When Whittaker returned, he made it his life’s work to eclipse Banks and become a wealthy self-made industrialist of the natural world. He got himself an educated Dutch wife, left Europe for good, and settled in Western Pennsylvania, where he built an elaborate estate that truly did rival the Kew Gardens, called White Acre. All alike envied his ostentatious mansion on the hill, and were impressed by his breathtaking, unparalleled gardens. He sired one daughter, Alma, and adopted another, Prudence. Whittaker became one of the richest men in North America, or anywhere. But, more important than riches, to him, was the power to command others, and the talent and skill to master your work. Education was the tool to that end. Therefore, his children received a scholarly education at home.

Henry’s prominence on the pages segues into his daughter’s, Alma. The beautiful Prudence becomes an outspoken abolitionist, while Alma grows into a scholarly, tall, large-boned, homely, and privately carnal woman who becomes the flourishing main character. I would list her as one of my favorite protagonists of contemporary times, as unforgettable as Teresita Urrea of The Hummingbird’s Daughter, although of polar sensibilities. Alma is so fleshed out that I can smell her, and every moment in her life is organically rendered. As she becomes her father’s daughter as a scientist, (but with a gentler disposition), the reader is taken ever further into her inner and outer journeys. She is not just a botanist and taxonomist, but in many ways, a philosopher, a noble thinker, with a sexual and sensual hunger.

Gilbert doesn’t portray Alma as flawless or unbelievable. Rather, Alma is a construct of her environment and her gifted mind. She is also metaphorically imprisoned by the life of a proper woman in the 19th century. However…

Alma’s portrait is the fruit of this elegantly written, lyrically cadenced, engrossing tale. Gilbert braids in the enigma of life from botany to the human body, and folds in science, mysticism, spirituality, psycho-sexuality, all in a vibrantly flowing historical novel. Some of the characters make a brief or lucid appearance, and then fade, but Alma grows more luminous with each passing chapter. A few sections focus on scientific philosophies and the question of creationism and evolution (the way a discussion would happen in the 1800’s), but it fits radiantly into this story. But, mostly, it is Alma who pollinates this ripe and exhilarating tale. I still see her bending over a leaf, or examining moss with a microscope, or hunched over her scholarly tomes and writing her books on the mysteries of plant life. Being at her father’s beck and call, but carving out a solitary but teeming life.

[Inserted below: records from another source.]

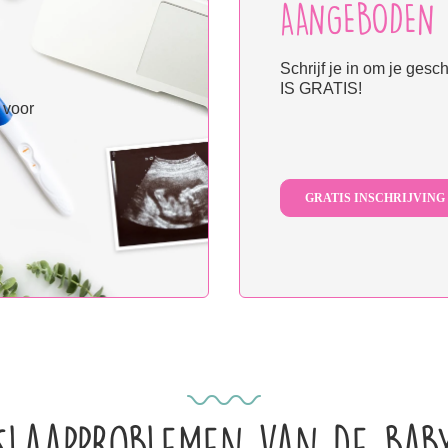
AANGEBODEN 
Schrijf je in om je ges
IS GRATIS!
 voor
GRATIS INSCHRIJVING
Slaapproblemen van de bab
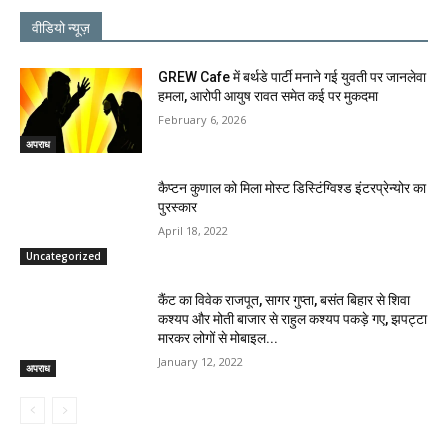
वीडियो न्यूज़
GREW Cafe में बर्थडे पार्टी मनाने गई युवती पर जानलेवा
हमला, आरोपी आयुष रावत समेत कई पर मुकदमा
February 6, 2026
अपराध
कैप्टन कुणाल को मिला मोस्ट डिस्टिंग्विश्ड इंटरप्रेन्योर का
पुरस्कार
April 18, 2022
Uncategorized
कैंट का विवेक राजपूत, सागर गुप्ता, बसंत बिहार से शिवा
कश्यप और मोती बाजार से राहुल कश्यप पकड़े गए, झपट्टा
मारकर लोगों से मोबाइल...
January 12, 2022
अपराध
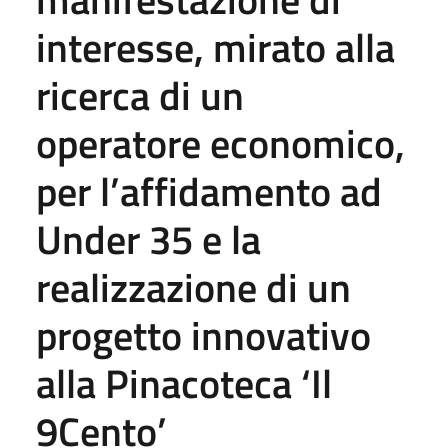
interesse, mirato alla
ricerca di un
operatore economico,
per l’affidamento ad
Under 35 e la
realizzazione di un
progetto innovativo
alla Pinacoteca ‘Il
9Cento’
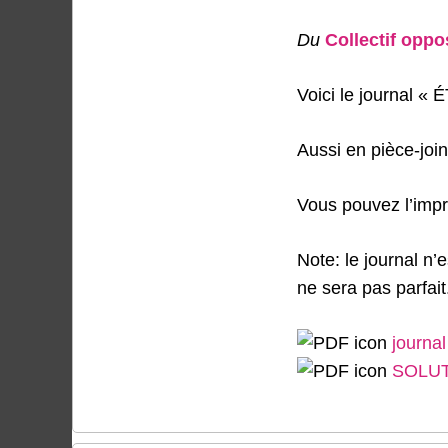
Du
Collectif oppo
Voici le journal 
Aussi en pièce-join
Vous pouvez l’impr
Note: le journal n’
ne sera pas parfait
journal
SOLUT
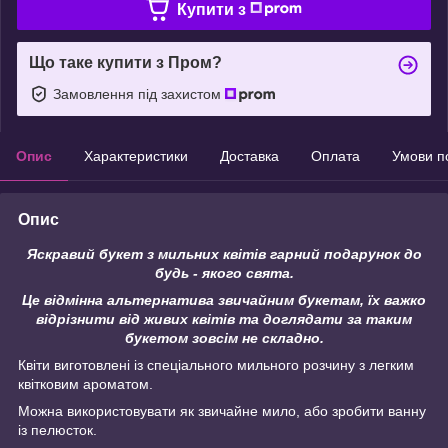
Купити з
Що таке купити з Пром?
Замовлення під захистом
Опис
Характеристики
Доставка
Оплата
Умови п
Опис
Яскравий букет з мильних квітів гарний подарунок до
будь - якого свята.
Це відмінна альтернатива звичайним букетам, їх важко
відрізнити від живих квітів та доглядати за таким
букетом зовсім не складно.
Квіти виготовлені із спеціального мильного розчину з легким
квітковим ароматом.
Можна використовувати як звичайне мило, або зробити ванну
із пелюсток.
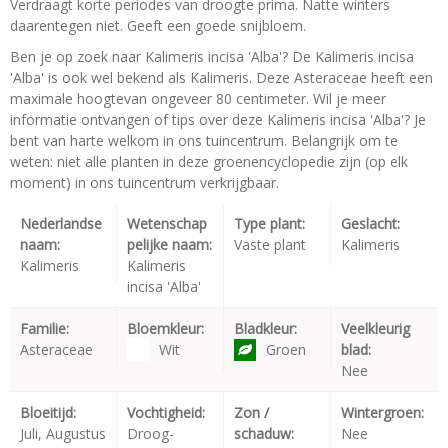
Verdraagt korte periodes van droogte prima. Natte winters
daarentegen niet. Geeft een goede snijbloem.
Ben je op zoek naar Kalimeris incisa 'Alba'? De Kalimeris incisa
'Alba' is ook wel bekend als Kalimeris. Deze Asteraceae heeft een
maximale hoogtevan ongeveer 80 centimeter. Wil je meer
informatie ontvangen of tips over deze Kalimeris incisa 'Alba'? Je
bent van harte welkom in ons tuincentrum. Belangrijk om te
weten: niet alle planten in deze groenencyclopedie zijn (op elk
moment) in ons tuincentrum verkrijgbaar.
Nederlandse
Wetenschap
Type plant:
Geslacht:
naam:
pelijke naam:
Vaste plant
Kalimeris
Kalimeris
Kalimeris
incisa 'Alba'
Familie:
Bloemkleur:
Bladkleur:
Veelkleurig
Asteraceae
Wit
Groen
blad:
Nee
Bloeitijd:
Vochtigheid:
Zon /
Wintergroen:
Juli, Augustus
Droog-
schaduw:
Nee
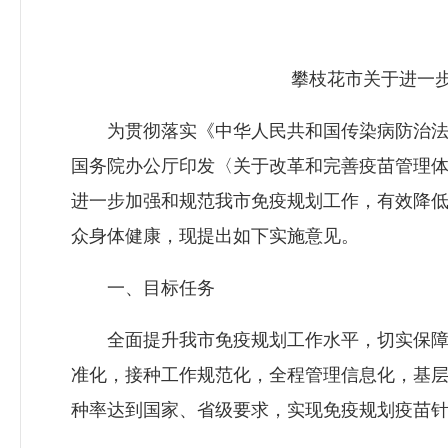
攀枝花市关于进一步
为贯彻落实《中华人民共和国传染病防治法
国务院办公厅印发〈关于改革和完善疫苗管理体制
进一步加强和规范我市免疫规划工作，有效降
众身体健康，现提出如下实施意见。
一、目标任务
全面提升我市免疫规划工作水平，切实保障
准化，接种工作规范化，全程管理信息化，基
种率达到国家、省级要求，实现免疫规划疫苗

The title of the book refers that all life contains a divine code or print, and was put forth by a 16th century German cobbler and early botanist, Jacob Boehme, one rejected by the Whittakers, for the most part, as medieval nonsense. He had mystical visions about plants, and believed there was a divine code in “every flower, leaf, fruit, and tree on earth. All the natural world was a divine code.”
You can see it in a curling leaf, a nesting bird, and when the stamens of one plant stick it to its receptacle. Every unique living creature, according to Boehme, contains the eponymous title. Alma meets an orchid painter who embodies this belief, and who pulls her into the world of mysticism. As an explorer and thinker, she is compelled to understand this notion.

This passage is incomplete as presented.